Superstrada Salerno-Avellino, ora finalmente si parte

Superstrada Salerno Avellino, finalmente si parte.
Dopo lotte e dimostrazioni, i primi frutti iniziano ad arrivare. È di questa mattina, fanno sapere Feneal Uil, Filca Cisl e Fillea Cgil, la notizia che l’ANAS ha presentato il cronoprogramma necessario per l’ impiego dei 123 milioni di euro.

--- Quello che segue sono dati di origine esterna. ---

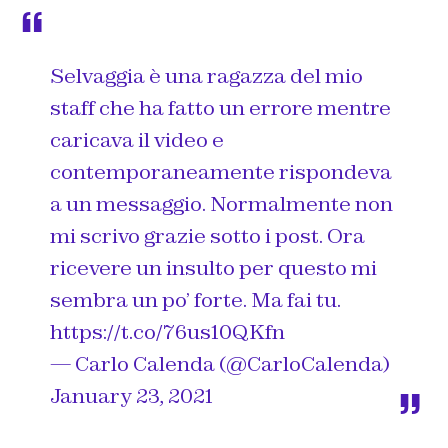
Selvaggia è una ragazza del mio
staff che ha fatto un errore mentre
caricava il video e
contemporaneamente rispondeva
a un messaggio. Normalmente non
mi scrivo grazie sotto i post. Ora
ricevere un insulto per questo mi
sembra un po’ forte. Ma fai tu.
https://t.co/76us10QKfn
— Carlo Calenda (@CarloCalenda)
January 23, 2021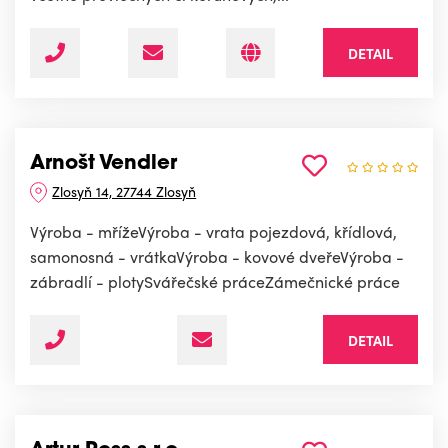
DETAIL
Arnošt Vendler
Zlosyň 14, 27744 Zlosyň
Výroba - mřížeVýroba - vrata pojezdová, křídlová,
samonosná - vrátkaVýroba - kovové dveřeVýroba -
zábradlí - plotySvářečské práceZámečnické práce
DETAIL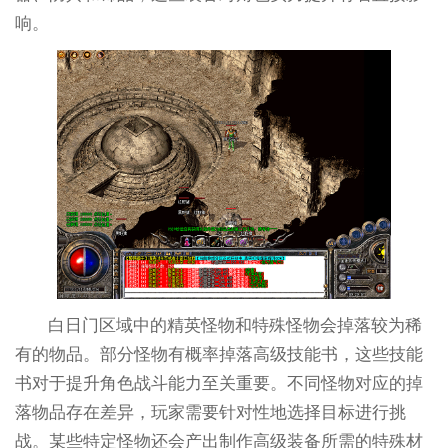
响。
白日门区域中的精英怪物和特殊怪物会掉落较为稀
有的物品。部分怪物有概率掉落高级技能书，这些技能
书对于提升角色战斗能力至关重要。不同怪物对应的掉
落物品存在差异，玩家需要针对性地选择目标进行挑
战。某些特定怪物还会产出制作高级装备所需的特殊材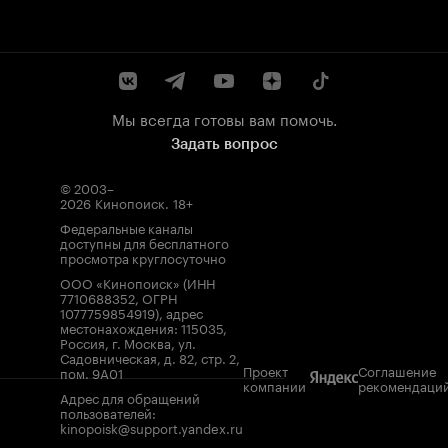
Мы всегда готовы вам помочь.
Задать вопрос
© 2003–
2026
Кинопоиск
.
18+
Федеральные каналы
доступны для бесплатного
просмотра круглосуточно
ООО «Кинопоиск» (ИНН
7710688352, ОГРН
1077759854919), адрес
местонахождения: 115035,
Россия, г. Москва, ул.
Садовническая, д. 82, стр. 2,
Проект
Соглашение
пом. 9А01
компании
рекомендаци
Адрес для обращений
пользователей:
kinopoisk@support.yandex.ru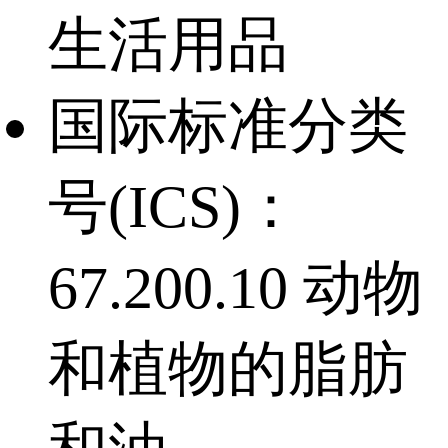
生活用品
国际标准分类
号(ICS)：
67.200.10 动物
和植物的脂肪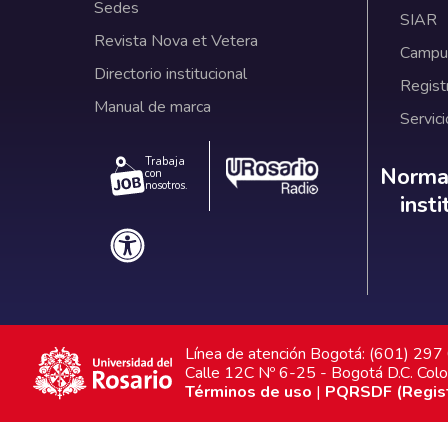
Sedes
SIAR
Revista Nova et Vetera
Campus
Directorio institucional
Regist
Manual de marca
Servici
Trabaja
Norm
Normat
con
nosotros.
inst
Línea de atención Bogotá: (601) 29
Calle 12C Nº 6-25 - Bogotá D.C. Col
Términos de uso
|
PQRSDF (Registr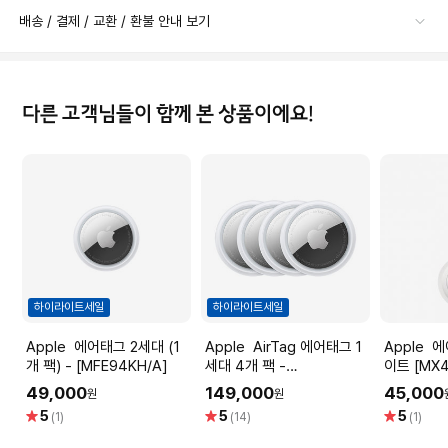
배송 / 결제 / 교환 / 환불 안내 보기
다른 고객님들이 함께 본 상품이에요!
하이라이트세일
하이라이트세일
Apple 에어태그 2세대 (1
Apple AirTag 에어태그 1
Apple 에어태그 루프 - 화
개 팩) - [MFE94KH/A]
세대 4개 팩 -
이트 [MX4
[MX542FE/A]
49,000
149,000
45,000
원
원
별
별
별
5
5
5
(1)
(14)
(1)
점
점
점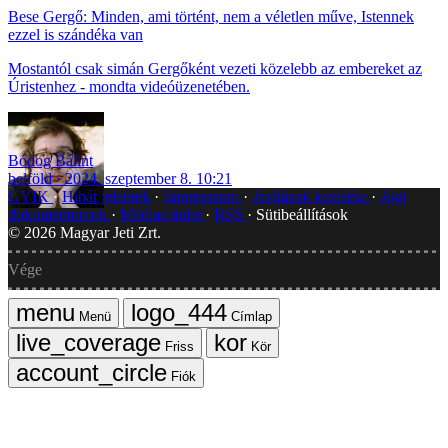
Bese Gergő: Minden, ami történt, nem a véletlen műve, Istennek
ezzel is szándéka van
Mostantól csak simán Gergőként vezeti közelebb az embereket az
Úristenhez - mondta videóüzenetében.
Bódog Bálint
belföld
2024. szeptember 8. 10:21
GYIK
Hibát jelentek
Impresszum
Javítások kezelése
Jogi
dokumentumok
Médiaajánlat
RSS
Sütibeállítások
©
2026
Magyar Jeti Zrt.
Vége
Menü
Címlap
Friss
Kör
Fiók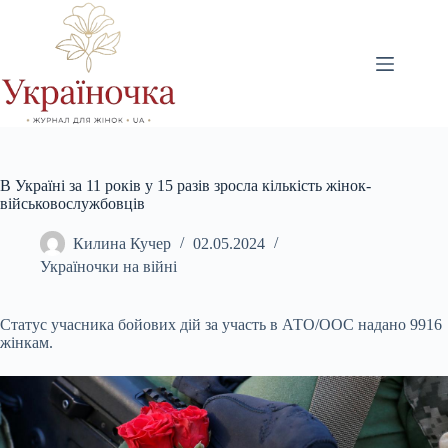
Перейти
до
вмісту
В Україні за 11 років у 15 разів зросла кількість жінок-
військовослужбовців
Килина Кучер
02.05.2024
Україночки на війні
Статус учасника бойових дій за участь в АТО/ООС надано 9916
жінкам.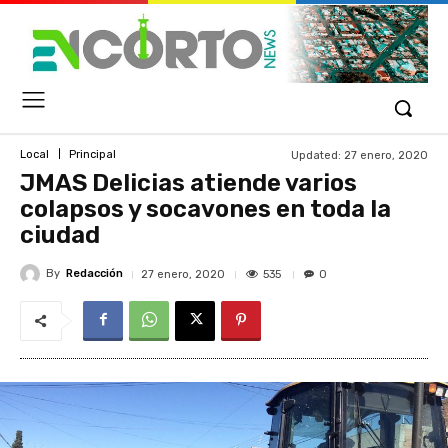
Updated:
27 enero, 2020
Local
Principal
JMAS Delicias atiende varios
colapsos y socavones en toda la
ciudad
By
Redacción
535
27 enero, 2020
0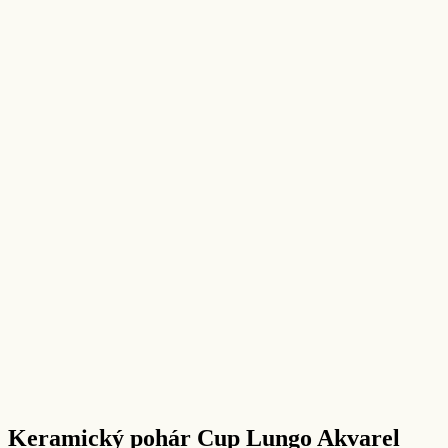
Keramický pohár Cup Lungo Akvarel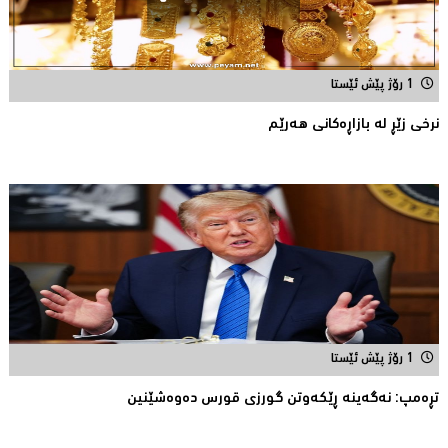
1 رۆژ پێش ئێستا
نرخى زێڕ له‌ بازاڕه‌كانی هه‌رێم
1 رۆژ پێش ئێستا
تڕه‌مپ: نه‌گه‌ینه‌ ڕێكه‌وتن گورزی قورس ده‌وه‌شێنین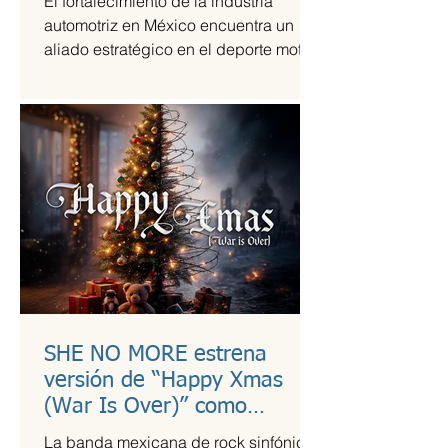
El fortalecimiento de la industria
automotriz en México encuentra un
aliado estratégico en el deporte motor,
una sinergia que Grupo Andrade ha
liderado mediante su escudería
Alessandros Racing. En el marco de
su centenario, la organización utiliza la
alta competencia para validar su
capacidad técnica y operativa en las
pistas más exigentes del país durante
la temporada 2026.
SHE NO MORE estrena
versión de “Happy Xmas
(War Is Over)” como
llamado a la empatía en
La banda mexicana de rock sinfónico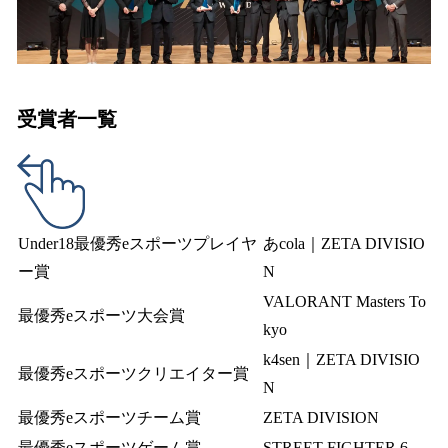
受賞者一覧
Under18最優秀eスポーツプレイヤ
あcola｜ZETA DIVISIO
ー賞
N
VALORANT Masters To
最優秀eスポーツ大会賞
kyo
k4sen｜ZETA DIVISIO
最優秀eスポーツクリエイター賞
N
最優秀eスポーツチーム賞
ZETA DIVISION
最優秀eスポーツゲーム賞
STREET FIGHTER 6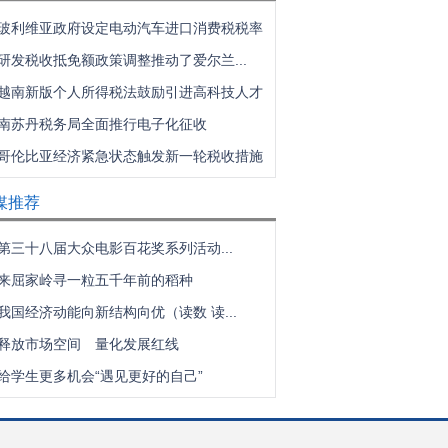
玻利维亚政府设定电动汽车进口消费税税率
研发税收抵免额政策调整推动了爱尔兰...
越南新版个人所得税法鼓励引进高科技人才
南苏丹税务局全面推行电子化征收
哥伦比亚经济紧急状态触发新一轮税收措施
媒推荐
第三十八届大众电影百花奖系列活动...
来屈家岭寻一粒五千年前的稻种
我国经济动能向新结构向优（读数 读...
释放市场空间 量化发展红线
给学生更多机会“遇见更好的自己”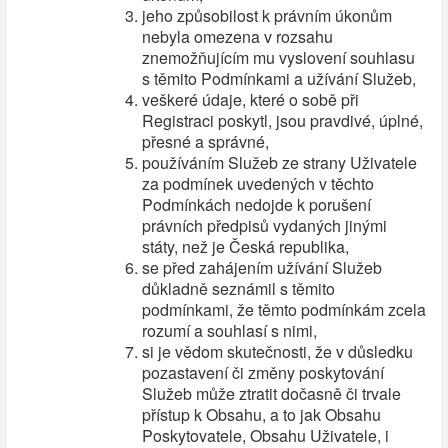
jeho způsobilost k právním úkonům
nebyla omezena v rozsahu
znemožňujícím mu vyslovení souhlasu
s těmito Podmínkami a užívání Služeb,
veškeré údaje, které o sobě při
Registraci poskytl, jsou pravdivé, úplné,
přesné a správné,
používáním Služeb ze strany Uživatele
za podmínek uvedených v těchto
Podmínkách nedojde k porušení
právních předpisů vydaných jinými
státy, než je Česká republika,
se před zahájením užívání Služeb
důkladně seznámil s těmito
podmínkami, že těmto podmínkám zcela
rozumí a souhlasí s nimi,
si je vědom skutečnosti, že v důsledku
pozastavení či změny poskytování
Služeb může ztratit dočasně či trvale
přístup k Obsahu, a to jak Obsahu
Poskytovatele, Obsahu Uživatele, i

Un risultato a dir poco eccellente per le organizzazioni sindacali di categoria e per il comitato SISAV che ad aprile avviò la protesta pacifica contro l’assurdo mutismo delle istituzioni, incapaci di sbloccare fondi che possono dare tanti posti di lavoro e permetteranno, almeno in parte, di esorcizzare il demone della crisi che ha colpito l’ edilizia. L’allargamento e messa in sicurezza che vede protagonista il tratto Fratte-Baronissi si farà, dunque, nonostante non manchino le dolenti note, l’iter per avviare il I stralcio funzionale del I lotto dal mese di dicembre diventa concreto. “Il primo intoppo viene dalla Soprintendenza per i Beni Culturali che chiede di effettuare un’indagine sul territorio fino a 5 KM su ambo i lati dell’ opera pubblica, invece dei canonici 60 metri. Altra falla è rappresentata, neanche a dirlo, dalle istituzioni. L’assessore ai trasporti ed alle attività produttive della Regione, Sergio Vetrella, infatti, continuano i sindacati, tarda a convocare le parti per sottoscrivere l’Accordo di programma Quadro, strumento che consentirebbe di dare un’accelerata consistente al già esagerato iter burocratico. Ma, oramai, il più è stato fatto e nonostante i previsti intoppi, Feneal, Filca, Fillea e il comitato SI SAV non perdono l’ entusiasmo per il grande traguardo ottenuto, proponendo, di rimando, una sfida in più, quella di dimezzare i tempi minimi (di otto mesi) previsti dalla legge per mandare in appalto i lavori. “Il nostro territorio, la nostra gente – sottolineano i dirigenti sindacali – ha già atteso troppo i finanziamenti statali che in diverse occasioni sono stati dirottati al nord. Ora tocca al Sud togliersi di dosso il manto dei ritardi e della incapacità”.